= Jens Sörensen Wand =

Danish bird warden on Norderoog (1875–1950)

Jens Sørensen Wand also given as Wandt or Vand (28 April 1875 – 26 May 1950) was a Frisian bird warden on the island of Norderoog in Hallig Hooge, part of North Frisian Islands in the North Sea, off the coast of Germany. Wand protected nesting seabird colonies, particularly of nesting Sandwich terns. Seabird protection had begun in 1909 after some of the islands were purchased by the Jordsand bird protection organization. He was nicknamed the "Bird king of Norderoog."

Wand was born in Rolsø and little is known about his early life. He married Helene Marie Jespersen in 1889 and they lived in Brede near Bredebro north of Tønder during the winter and in summer he was often the only person to live on the island of Norderoog. He obtained his supplies from the nearby island of Hallig Hooge. He took up this position as a bird warden on 19 May 1909 and stayed there until his death in 1950. They had seven children.
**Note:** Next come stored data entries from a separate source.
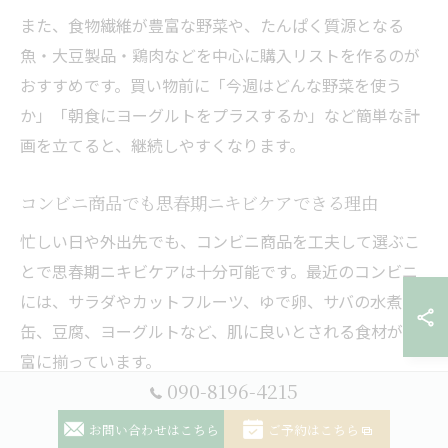
また、食物繊維が豊富な野菜や、たんぱく質源となる
魚・大豆製品・鶏肉などを中心に購入リストを作るのが
おすすめです。買い物前に「今週はどんな野菜を使う
か」「朝食にヨーグルトをプラスするか」など簡単な計
画を立てると、継続しやすくなります。
コンビニ商品でも思春期ニキビケアできる理由
忙しい日や外出先でも、コンビニ商品を工夫して選ぶこ
とで思春期ニキビケアは十分可能です。最近のコンビニ
には、サラダやカットフルーツ、ゆで卵、サバの水煮
缶、豆腐、ヨーグルトなど、肌に良いとされる食材が豊
富に揃っています。
090-8196-4215
たとえば、揚げ物や菓子パンではなく、野菜たっぷりの
サラダやおにぎり、納豆巻きなどを選ぶことで、皮脂分
お問い合わせはこちら
ご予約はこちら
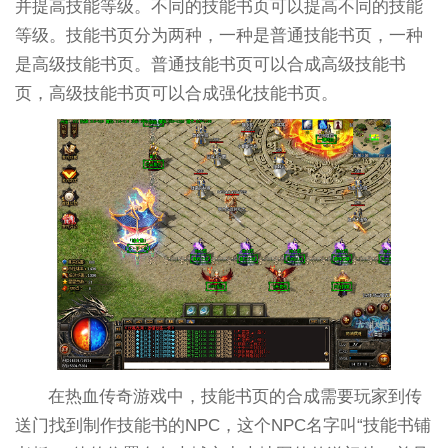
并提高技能等级。不同的技能书页可以提高不同的技能
等级。技能书页分为两种，一种是普通技能书页，一种
是高级技能书页。普通技能书页可以合成高级技能书
页，高级技能书页可以合成强化技能书页。
在热血传奇游戏中，技能书页的合成需要玩家到传
送门找到制作技能书的NPC，这个NPC名字叫“技能书铺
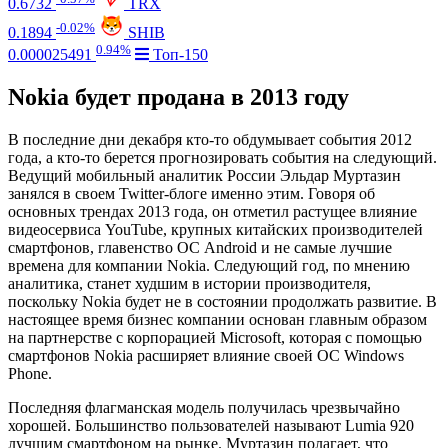
0.6732
TRX
-0.02%
0.1894
SHIB
0.94%
0.000025491
Топ-150
Nokia будет продана в 2013 году
В последние дни декабря кто-то обдумывает события 2012
года, а кто-то берется прогнозировать события на следующий.
Ведущий мобильный аналитик России Эльдар Муртазин
занялся в своем Twitter-блоге именно этим. Говоря об
основных трендах 2013 года, он отметил растущее влияние
видеосервиса YouTube, крупных китайских производителей
смартфонов, главенство ОС Android и не самые лучшие
времена для компании Nokia. Следующий год, по мнению
аналитика, станет худшим в истории производителя,
поскольку Nokia будет не в состоянии продолжать развитие. В
настоящее время бизнес компании основан главным образом
на партнерстве с корпорацией Microsoft, которая с помощью
смартфонов Nokia расширяет влияние своей ОС Windows
Phone.
Последняя флагманская модель получилась чрезвычайно
хорошей. Большинство пользователей называют Lumia 920
лучшим смартфоном на рынке. Муртазин полагает, что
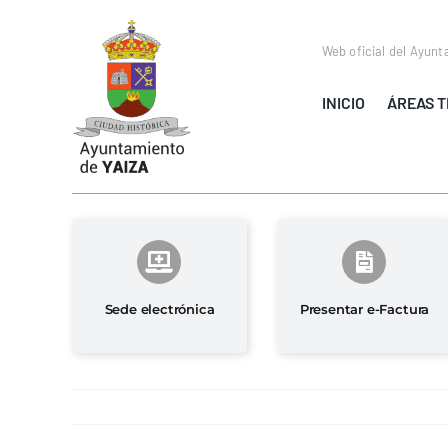
Saltar
al
Web oficial del Ayunt
contenido
INICIO
ÁREAS T
Sede electrónica
Presentar e-Factura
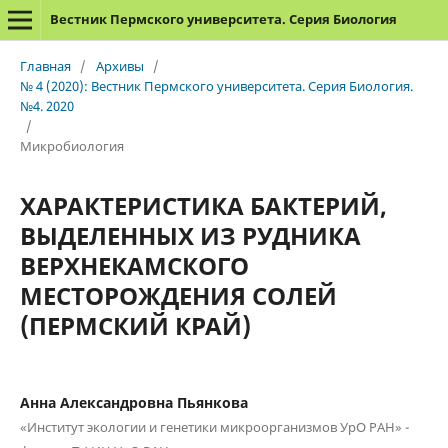
Вестник Пермского университета. Серия Биология
Главная
/
Архивы
/
№ 4 (2020): Вестник Пермского университета. Серия Биология.
№4. 2020
/
Микробиология
ХАРАКТЕРИСТИКА БАКТЕРИЙ,
ВЫДЕЛЕННЫХ ИЗ РУДНИКА
ВЕРХНЕКАМСКОГО
МЕСТОРОЖДЕНИЯ СОЛЕЙ
(ПЕРМСКИЙ КРАЙ)
Анна Александровна Пьянкова
«Институт экологии и генетики микроорганизмов УрО РАН» -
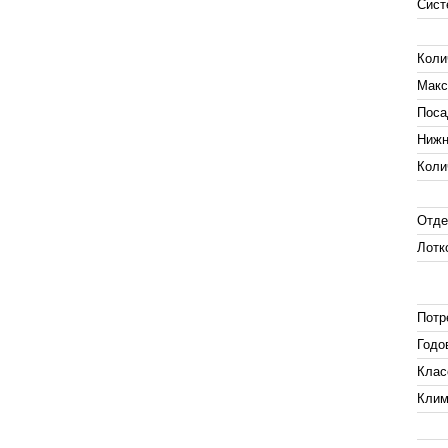
Сист
Коли
Макс
Поса
Нижн
Коли
Отде
Лотк
Потр
Годо
Клас
Клим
His wife drowned in a tidal creek between Hooge and Norderoog in 1914 and in 1950 he too drowned and died, at the same place. On the day of his death he had accompanied a film-maker named Venzl and a hiker and on the way back he was likely caught by the rising tide. His work involved keeping records of the numbers of birds nesting and to keep away any intruders. He came to be called the "Bird King of Norderoog" and sometimes as the "Hallig Robinson". His lonely life was the subject of much interest and he was the subject of many photographs and paintings. Wand's home built on stilts is now preserved as memorial.